When Bernie Sanders dropped out of the presidential race last month, the Democratic nomination was basically locked up for former VP Joe Biden. Biden has already won twenty-three primary races, the first of which was right here in South Carolina. That said, the intrigue is just beginning.
Leading into the Democratic Convention scheduled for this summer, Biden must now focus on the general race and piece together his campaign team and his possible appointees if he is elected. Many believe Biden may name at least a portion of his planned cabinet picks before the election in November, with names like Elizabeth Warren and Pete Buttigieg circulating. Even bigger, he must choose a running mate to serve as the VP candidate on the Democratic ticket and fill the presidency if Biden can’t fulfill the whole term. He has already stated his intentions to choose a female colleague for the position, both due to the incredible group of liberal women in the modern political scene as well as to strengthen his bid in the eyes of moderate suburban female voters that previous candidates have failed to reach.

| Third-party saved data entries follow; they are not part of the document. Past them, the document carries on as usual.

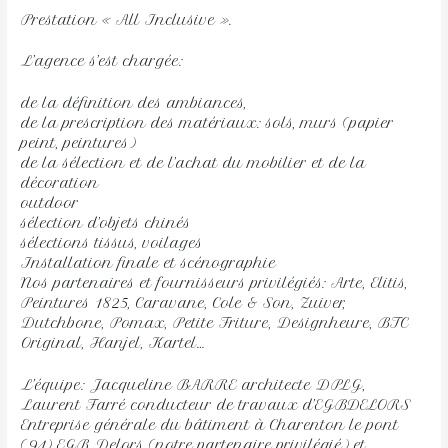
Prestation « All Inclusive ».
L’agence s’est chargée:
de la définition des ambiances,
de la prescription des matériaux: sols, murs (papier
peint, peintures)
de la sélection et de l’achat du mobilier et de la
décoration
outdoor
sélection d’objets chinés
sélections tissus, voilages
Installation finale et scénographie
Nos partenaires et fournisseurs privilégiés: Arte, Elitis,
Peintures 1825, Caravane, Cole & Son, Zuiver,
Dutchbone, Pomax, Petite Friture, Designheure, BTC
Original, Hanjel, Kartel…
L’équipe: Jacqueline BARRE architecte DPLG,
Laurent Farré conducteur de travaux d’EGBDELORS
Entreprise générale du bâtiment à Charenton le pont
(94) EGB Delors (notre partenaire privilégié) et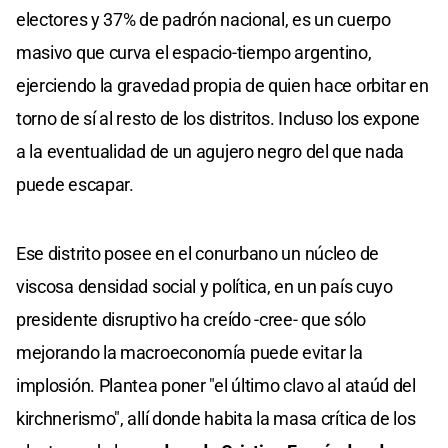
electores y 37% de padrón nacional, es un cuerpo
masivo que curva el espacio-tiempo argentino,
ejerciendo la gravedad propia de quien hace orbitar en
torno de sí al resto de los distritos. Incluso los expone
a la eventualidad de un agujero negro del que nada
puede escapar.
Ese distrito posee en el conurbano un núcleo de
viscosa densidad social y política, en un país cuyo
presidente disruptivo ha creído -cree- que sólo
mejorando la macroeconomía puede evitar la
implosión. Plantea poner "el último clavo al ataúd del
kirchnerismo", allí donde habita la masa crítica de los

This is by no means a comprehensive list, but a number of names have come up repeatedly for the spot in recent weeks.
(in no particular order)
Governor Gretchen Whitmer
Just sixteen months into her term as Michigan’s governor, Whitmer is already a prominent midwestern Democratic figure. Whitmer previously served as a leader in the state senate as well as a county prosecutor, but the governorship marked the beginning of her quick ascent that also included the official party response to the State of the Union Address. However, Governor Whitmer has experienced some recent woes as she leads her state during the COVID-19 pandemic. Thousands of residents descended upon the capitol in Lansing to protest her extension of the state stay-at-home order last month, and she had to cancel contracts to track the spread of the virus after it emerged the firms were aligned with the Democratic Party. The biggest plus for Whitmer is her deep Michigan ties. Trump narrowly carried the state in 2016, and a figure familiar to moderates from Michigan may turn it blue in 2020.
Senator Kamala Harris
If this name sounds very familiar, you are not alone. Harris ran for the presidential nomination but became the first major candidate to withdraw last December. Of course, Harris had some notable run-ins with Biden on the debate stage, but all is apparently in past as both want to set our nation on the right track. Senator Harris hails from California, where she has also has also served as the state’s Attorney General as well as the District Attorney of San Francisco. Harris’ campaign issues and poor debate performances add some questions to her potential bid, but there’s no doubting her wealth of experience while being more than twenty years younger than Biden. She has quickly become one of the favorites to be Biden’s choice, though she is more liberal than either Whitmer or Biden. One benefit to Harris is the strength of her seat. California is a safe blue state with a Democratic governor, Gavin Newsome, who would name another Democratic to the Senate were Harris to leave for the VP spot.
Senator Elizabeth Warren
Warren is another of Biden’s former foes turned friends. Like Harris, the Senator from Massachusetts ran for the Democratic nomination and dropped out earlier this year. While Harris suspended her campaign before primaries began, Warren had some noted struggles in the contest before her own withdrawal. The most notable was a third-place finish in her home state, with just two other active candidates finishing below her. That said, Warren can still be very valuable to the Biden campaign. She has over seven years of Senate experience and another few years of national work with the Consumer Financial Protection Bureau and the Congressional Oversight Panel. Warren is also the most liberal of the contenders for the VP spot, often allying with the more progressive part of the party. Though Massachusetts isn’t overly likely to swing towards the Republicans in the presidential race, Harris has one advantage over Warren. If Warren leaves her seat for the Vice Presidency, Charlie Baker, the Republican governor of Massachusetts, would more than likely appoint a GOP Senator to fill Warren’s seat.
Senator Tammy Duckworth
I looked at few names for this forth spot, but ultimately I went with a mix of the first three, on the surface at least. Duckworth is a midwesterner and a senator but may not have the household name of other choices. She is also a veteran, having served as a US Army helicopter pilot in Iraq and losing both of her legs in combat. Duckworth is the only female with a disability and the only Thai-American woman ever elected to the US Senate while also becoming the first sitting Senator to give birth after her second daughter Maile was born in 2018. More than that, between her service and her election to the Senate, Duckworth also accumulated ample experience with the Department of Veterans’ Affairs and in the US House of Representatives. Like Harris, her candidacy may be boosted by the safety of her seat in relatively liberal Illinois. That said, the last Illinois Senator to move to the executive branch, 44th President Barack Obama, saw his seat taken by Republican in the next special election. Interestingly it was that man, Mark Burris, who lost to Duckworth in 2016.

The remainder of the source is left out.